There is growing evidence that CTC population is extremely heterogeneous, with a small percentage of tumor cells, called cancer stem cells (CSCs) expressing CD44, ALCAM, POU5F1B (35), able to proliferate and form new tumors. The presence of CSCs in tumors is associated with aggressive disease and poor prognosis (35). We showed high ALCAM, POU5F1B, and SMO mRNA expression levels in CTCs that are predictive of poor OS in both untreated and treated PDAC patients. In addition, high SHH mRNA expression level in CTCs has been demonstrated to represent a negative factor for PFS.

CSCs express several markers such as CD44, CD166, POU5F1B, EPCAM, NOTCH1 (36), and STAT3 (37). In this regard, we observed during PDAC progression, after palliative chemotherapy, an enrichment in the CTCs of the expression levels of stemness and pluripotency genes, as CD44, ALCAM, EPCAM, NOTCH1, POU5F1B, PTCH1, or CSC drivers as VEGFB and STAT3.

The role of VEGFB in tumor progression remains controversial. In fact, although VEGFB overexpression predicts for increased distant metastasis and shorter OS in advanced cancers (38), it was also shown to delay tumor growth in a mouse model of pancreatic neuroendocrine tumorigenesis (39). VEGFB is a part of VEGFB/GSK-β3/PI3K-Akt/CD44 signaling pathway controlling stem cell renewal, differentiation and development (40). The CD44 induces the EMT and triggers the expression of POU5F1B/OCT-4 stem cell marker, through the AKT/GSK-3β/β-catenin pathway (41). POU5F1B/OCT-4 maintains pluripotency and self-renewal by interacting with STAT3 and the Hedgehog pathway. Its overexpression in PDAC induces cell proliferation, migration, invasion and gemcitabine resistance (GR) (42) and its expression correlates with the N1/M1 status and worse prognosis. In several KRAS mutated cancers, the CD44 molecule associates with ALCAM/CD166 promoting an aggressive phenotype that predicts worse outcome and increased risk of liver and lung metastasis (e.g., colon cancer) (29). In addition, high ALCAM levels are associated with poor survival, early tumor relapse (43) and chemoresistance (44). Regarding the Notch pathway, down-regulation of NOTCH1 reduces PDAC invasiveness (45), whereas NOTCH2 silencing reduces the expression of ZEB1, reverts the EMT phenotype, down-regulates the CSC marker expression (e.g., CD44) and decreases the invasiveness of GR-cells (46). In line with these findings, we showed the presence of CTCs expressing CD44/CD166 in PDAC patients with liver and lung metastasis. Thus, the analysis of gene expression levels in CTCs could permit to identify in KRAS mutated PDAC, patients expressing the CD44/CD166 phenotype associated with higher risk to develop lymph node invasion and distant metastasis. In addition, CTCs' characterization represents a non-invasive tool to identify, before palliative chemotherapy, patients predisposed to show GR-resistance, thus facilitating the design of individualized therapies.

Further support to our data, comes from in vivo experiments with metformin (met) treatment targeting several genes studied in our molecular analysis.
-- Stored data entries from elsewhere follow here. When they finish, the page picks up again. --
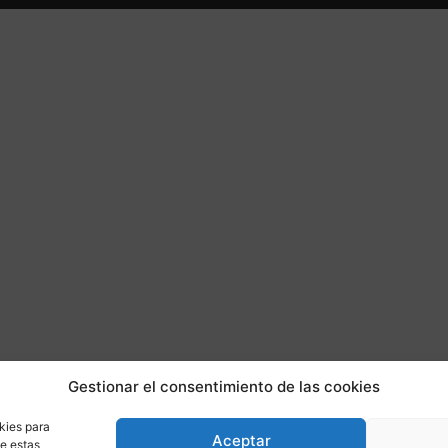
Gestionar el consentimiento de las cookies
kies para
Aceptar
de estas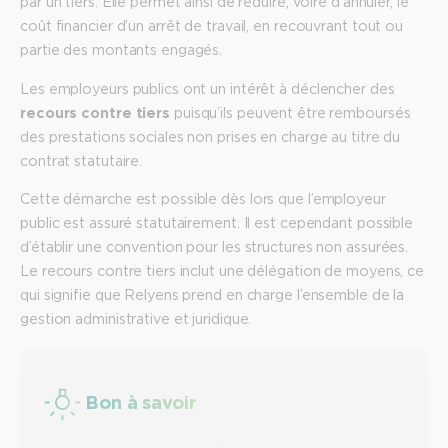
par un tiers. Elle permet ainsi de réduire, voire d’annuler, le
coût financier d’un arrêt de travail, en recouvrant tout ou
partie des montants engagés.
Les employeurs publics ont un intérêt à déclencher des
recours contre tiers
puisqu’ils peuvent être remboursés
des prestations sociales non prises en charge au titre du
contrat statutaire.
Cette démarche est possible dès lors que l’employeur
public est assuré statutairement. Il est cependant possible
d’établir une convention pour les structures non assurées.
Le recours contre tiers inclut une délégation de moyens, ce
qui signifie que Relyens prend en charge l’ensemble de la
gestion administrative et juridique.
Bon à savoir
In fact, met has been demonstrated to inhibit pancreatic intraepithelial neoplasia growth and the progression to PDAC, by reducing the CD44 or EPCAM stem cell marker expression in a transgenic mouse model (47).
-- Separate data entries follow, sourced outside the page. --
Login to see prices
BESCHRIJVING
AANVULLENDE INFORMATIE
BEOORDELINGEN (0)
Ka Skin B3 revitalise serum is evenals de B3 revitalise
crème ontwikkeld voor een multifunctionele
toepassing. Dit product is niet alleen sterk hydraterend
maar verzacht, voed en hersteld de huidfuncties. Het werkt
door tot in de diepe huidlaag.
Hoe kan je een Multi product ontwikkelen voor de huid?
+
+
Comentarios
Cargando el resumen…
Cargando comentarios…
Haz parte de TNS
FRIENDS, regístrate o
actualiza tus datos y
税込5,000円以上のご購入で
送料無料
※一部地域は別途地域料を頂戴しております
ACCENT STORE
On the contrary, we also showed that VIM expression positively correlates with a higher OS and PFS in PDAC patients after palliative first line chemotherapy. VIM, traditionally considered a marker of EMT, is also involved in angiogenesis, migration, invasion, metastasis, and drug-resistance (48, 49). For long time, high expression of VIM was only associated with poor prognosis in patients with different cancers (50). However, recently, high VIM expression was also correlated with a prolonged survival in endometrioid cancer patients (51) and better prognosis in ovarian cancer patients (46). This protective effect was explained by the role of VIM in the regulation of cancer cell-platinum resistance (52). Similarly to this study, it has been demonstrated that in Capan-1-GR cells the drug resistance is associated with VIM down-regulation (53). Thus, the increase of OS in patients showing CTCs with high VIM expression may be related to gemcitabine susceptibility in PDAC patients mainly treated with gemcitabine, alone or in combination with paclitaxel.
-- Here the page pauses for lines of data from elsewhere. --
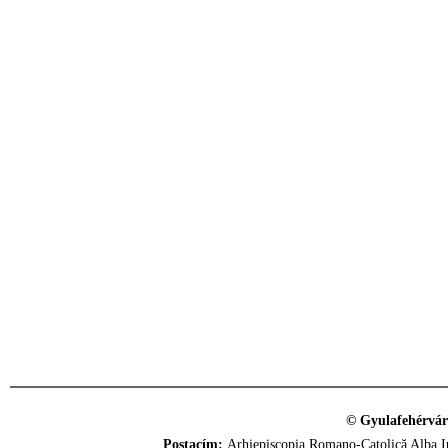
© Gyulafehérvár
Postacím:
Arhiepiscopia Romano-Catolică Alba Iu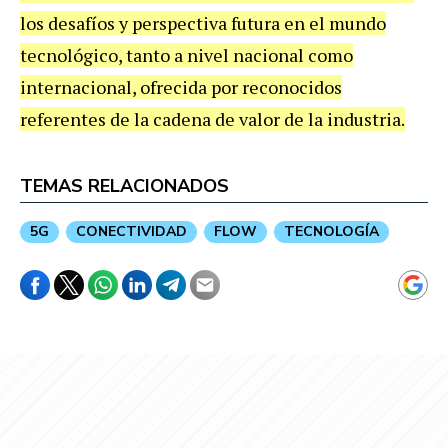
los desafíos y perspectiva futura en el mundo
tecnológico, tanto a nivel nacional como
internacional, ofrecida por reconocidos
referentes de la cadena de valor de la industria.
TEMAS RELACIONADOS
5G
CONECTIVIDAD
FLOW
TECNOLOGÍA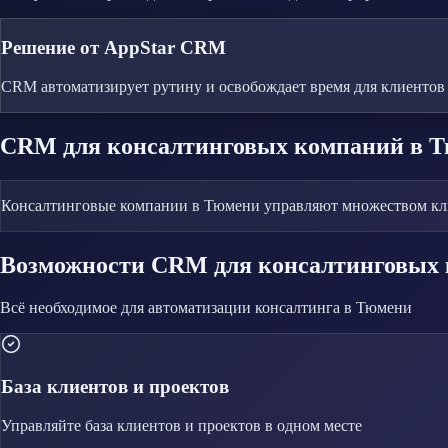
Решение от AppStar CRM
CRM автоматизирует рутину и освобождает время для клиентов
CRM
для консалтинговых компаний
в 
Консалтинговые компании в Тюмени управляют множеством клие
Возможности CRM
для консалтинговых
Всё необходимое для автоматизации
консалтинга
в Тюмени
База клиентов и проектов
Управляйте
база клиентов и проектов
в одном месте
Overall, our data support the potential clinical value of CTCs from PDAC patients. CTC number, EMT/MET phenotype and molecular gene profile may contribute to the PDAC prognosis and therapy. Therefore, this study confirms that in PDAC high CTC number represents a negative prognostic factor, but also demonstrates that the identification of specific biomarkers could be useful to improve the prognosis and therapy in advanced PDAC patients. However, our pilot study includes a small sample size and large well-designed clinical trial is required to elucidate the real potential value of CTC gene profile in PDACs.

Data Availability

Data generated or analyzed during this study, with the only exception of correlation matrix analysis for all studied genes, are included in this published article and its additional information files. The whole correlation matrix is available from the corresponding author.

Ethics Statement

All patients gave their consent prior to blood draws and the local Ethical Committee of the Università Politecnica delle Marche–Azienda Ospedaliero-Universitaria Ospedali Riuniti Umberto I, Lancisi, Salesi, Ancona, Italy, approved the study. The patients/participants provided their written informed consent to participate in this study.

Author Contributions

CA contributed to the acquisition, analysis, interpretation of the data, and drafted the manuscript. MM and MN performed acquisition and interpretation of the data. FM and FB revised the manuscript. FP and OM were responsible for analysis. AB and RG participated to the acquisition of the data. RB contributed to the conception of the work and revised the manuscript. GS designed the work and drafted the manuscript.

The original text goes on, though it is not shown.